The combined hotel and corporate-level average monthly cash burn for May and June was $22.5 million, which includes all interest and dividend payments, he said. That total was down $5 million at the midpoint from the $25 million to $30 million monthly average previously estimated.
With 24 of the company’s hotels currently open, the estimated hotel cash burn in July will be between $9 million and $12 million and combined cash burn will be between $19 million and $24 million, he said.
In the second quarter, Pebblebrook’s revenue was $22.3 million, down 94.5% compared to Q2 2019, Martz said. Total hotel expenses amounted to $63.1 million, down 75.5% for the same time period. Excluding fixed operating expenses, operating expenses were down by 84.5%.

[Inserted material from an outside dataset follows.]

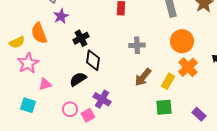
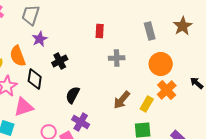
gray cross: (137, 45) -> (117, 58), moved
black diamond: (93, 60) -> (35, 79), moved
black semicircle: (78, 79) -> (73, 95), moved, turned -30
pink triangle: (45, 84) -> (24, 107), size x1.5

“We can feel as good as we can about these relative operating results in what has been the most challenging quarter we've ever experienced,” he said.
Same-property hotel earnings before interest, taxes, depreciation and amortization was -$40.8 million compared to $146.9 million in 2019, Martz said. The low point came in April with a -$17.4 million, which later improved to -$12.7 million in May and then -$10.6 million in June. July’s EBITDA has shown incremental improvement since June.
Pebblebrook’s resorts have been a bright spot in the portfolio due to their appeal to leisure travelers and their presence in drive-to locations, Martz said. The resorts generated $1.3 million of hotel EBITDA in June after operating losses in April and May. Executives expect the resorts’ EBITDA to grow in July and August assuming government restrictions don’t become more severe.
The resorts’ average daily rates in June increased 18.5% year over year with weekly occupancy climbing to 46.4% for the most recent week ending 26 July, he said.
At the end of June, Pebblebrook had $2.5 billion of debt, 100% of which is unsecured with an effective interest rate of 3.7%, Martz said. The company has $253 million available on its $650 million unsecured credit facility and $352.8 million cash on hand, which implies total liquidity of $600.6 million for ongoing operating and capital investment needs that should carry the company far into 2021, depending on the pace of the recovery and assuming there are no further asset sales or new debt.
In a recent call about ongoing trends, Pebblebrook executives spoke about the financial covenant waivers they negotiated with their banks to extend debt maturities.
As of press time, Pebblebrook’s stock was trading at $10.60, down 60.5% year to date. The New York Stock Exchange was down 10.2% for the same time period. Click here for more news about public hotel company performance, including information about the Baird/STR Hotel Stock Index, which tracks 20 of the largest market capitalization hotel companies publicly traded on a U.S. exchange.
Reinvesting in properties
During the second quarter, Pebblebrook invested $39.5 million of capital into its portfolio, most of which went to renovation and redevelopment projects, Martz said. These projects include redeveloping the Donovan Hotel into Hotel Zena Washington, D.C., the Mason & Rook Hotel into the Viceroy Washington, D.C., and upgrading the Chaminade Resort & Spa in Santa Cruz, California, into a luxury resort.
“We currently expect to invest an additional $35 million to $40 million over the balance of the year, primarily to complete this year's major redevelopment projects with this year's completed renovations,” he said.
Forty of Pebblebrook’s 53 hotels have been redeveloped or renovated in the last five years, Martz said. This provides the company with a competitive advantage in the downturn compared to other hotels that haven’t been recently renovated or have owners who don’t have access to reinvestment capital, he said.